Le rapport annuel de l’Institut de la statistique du Québec ne mentionne toutefois pas le nombre de mariages qui ont été célébrés par chacun des différents ministres du culte ou encore le lieu où s’est tenu le mariage religieux. On ne sait donc pas quelle Église célèbre le plus de mariages au Québec, ni combien de mariages entre partenaires de même sexe ont été présidés par des prêtres ou des pasteurs de l’Église Unie ou encore de l’Église anglicane, par exemple. (En juillet 2016, les dirigeants de l’Église anglicane du Canada ont approuvé une modification des statuts de l’Église afin de permettre le mariage entre conjoints de même sexe, un vote qui doit toutefois être tenu de nouveau lors du Synode général de cette Église en 2019.)
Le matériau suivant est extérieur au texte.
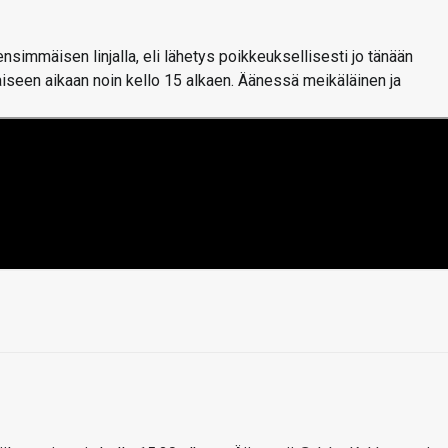
simmäisen linjalla, eli lähetys poikkeuksellisesti jo tänään
iseen aikaan noin kello 15 alkaen. Äänessä meikäläinen ja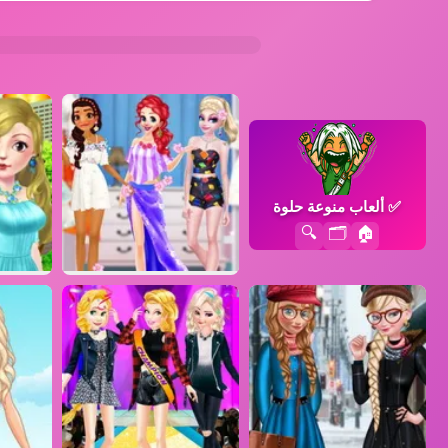
✅
ألعاب منوعة حلوة
🔍
🗂️
🏠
Les données du Bilan démographique du Québec révèlent qu’en 2016, dans le tiers des mariages célébrés, au moins l’un des partenaires a déjà été marié. On apprend aussi que trois mariages sur dix comptent au moins un conjoint né à l’étranger. Enfin, l’auteure peut aussi affirmer que «les trois quarts des couples choisissent de se marier un samedi» plutôt qu’un autre jour de la semaine.
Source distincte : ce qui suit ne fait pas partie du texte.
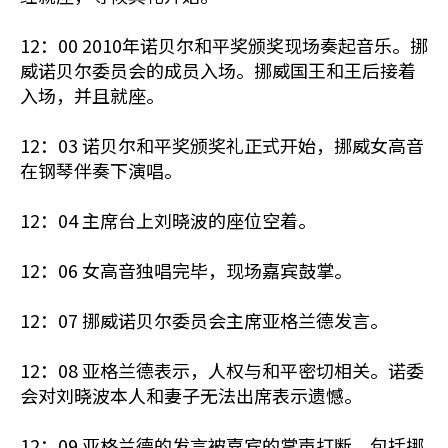
12：00 2010年诺贝尔和平奖颁奖现场奏起音乐。挪
威诺贝尔委员会的成员入场。挪威国王和王后接着
入场，并且就座。
12：03 诺贝尔和平奖颁奖礼正式开始，挪威女高音
在钢琴伴奏下演唱。
12：04 主席台上刘晓波的座位空着。
12：06 女高音独唱完毕，现场嘉宾鼓掌。
12：07 挪威诺贝尔委员会主席亚格兰德发言。
12：08 亚格兰德表示，人权与和平密切相关。诺委
会对刘晓波本人和妻子无法出席表示遗憾。
12：09 亚格兰德的发言被嘉宾的掌声打断。包括挪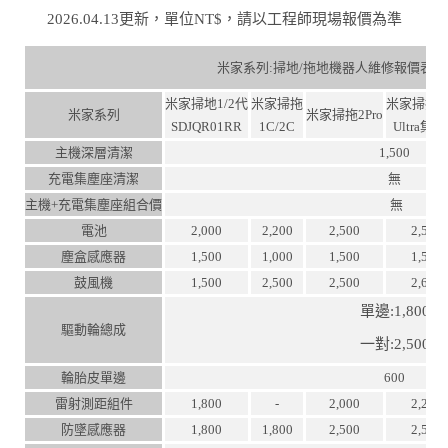
2026.04.13更新，單位NT$，請以工程師現場報價為準
米家系列:掃地/拖地機器人維修報價表
米家掃地1/2代
米家掃拖
米家掃拖2P
米家系列
米家掃拖2Pro
SDJQR01RR
1C/2C
Ultra集
主機深層清潔
1,500
充電集塵座清潔
無
主機+充電集塵座組合價
無
電池
2,000
2,200
2,500
2,500
塵盒感應器
1,500
1,000
1,500
1,500
鼓風機
1,500
2,500
2,500
2,600
單邊:1,800
驅動輪總成
一對:2,500
輪胎皮單邊
600
雷射測距組件
1,800
-
2,000
2,200
防墜感應器
1,800
1,800
2,500
2,500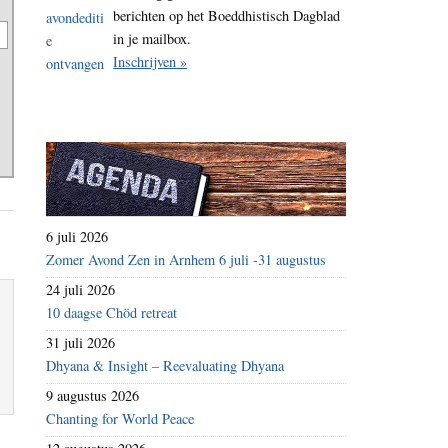
berichten op het Boeddhistisch Dagblad
in je mailbox.
Inschrijven »
6 juli 2026
Zomer Avond Zen in Arnhem 6 juli -31 augustus
24 juli 2026
10 daagse Chöd retreat
31 juli 2026
Dhyana & Insight – Reevaluating Dhyana
9 augustus 2026
Chanting for World Peace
L’âge des mariés n’a pas cessé d’augmenter depuis 80 ans, observe encore Anne Binette Charbonneau. «À 25 ans, 54 % des hommes et 70 % des femmes nés en 1945-1946 étaient mariés. Chez les hommes et les femmes nés vingt ans plus tard, soit en 1965-1966, cette proportion n’était plus que de 14 % et de 28 % respectivement. La baisse s’est poursuivie chez les générations nées dans les années 1970 et encore un peu chez celles qui sont nées au cours de la décennie 1980. À peine 2 % des hommes et 5 % des femmes de la génération 1991-1992 sont mariés à 25 ans», a calculé la démographe.
Elle confirme qu’aujourd’hui «l’union libre est plus populaire que le mariage chez les moins de 40 ans». À titre de comparaison, elle note qu’en 1981, «seulement 8 % des personnes vivant en couple n’étaient pas mariées avec leur conjoint. Cette part s’est élevée progressivement au cours des années suivantes et se situe à 39 % en 2016».
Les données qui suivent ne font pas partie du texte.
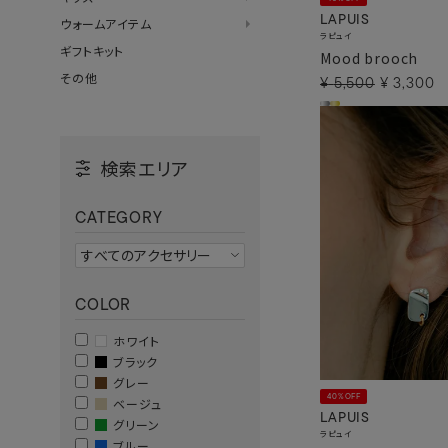
LAPUIS
ウォームアイテム
ラピュイ
ギフトキット
Mood brooch
その他
¥
5,500
¥
3,300
検索エリア
CATEGORY
COLOR
ホワイト
ブラック
グレー
40%OFF
ベージュ
LAPUIS
グリーン
ラピュイ
ブルー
Se mariera-t-on encore à l’église dans vingt-cinq ans? «C’est difficile de faire des projections dans ce domaine parce que ce sont des événements liés à la culture», dit Anne Binette Charbonneau. «Si pour une raison, les gens retrouvaient le désir de se marier et de se marier devant un ministre du culte, ce serait possible. Mais c’est bien difficile de voir dans quelle direction cela pourrait aller».
La décision de se marier ou de vivre en union libre est liée à des normes sociales, note-t-elle. «Si tous nos amis ont agi ainsi, alors on fait de même.»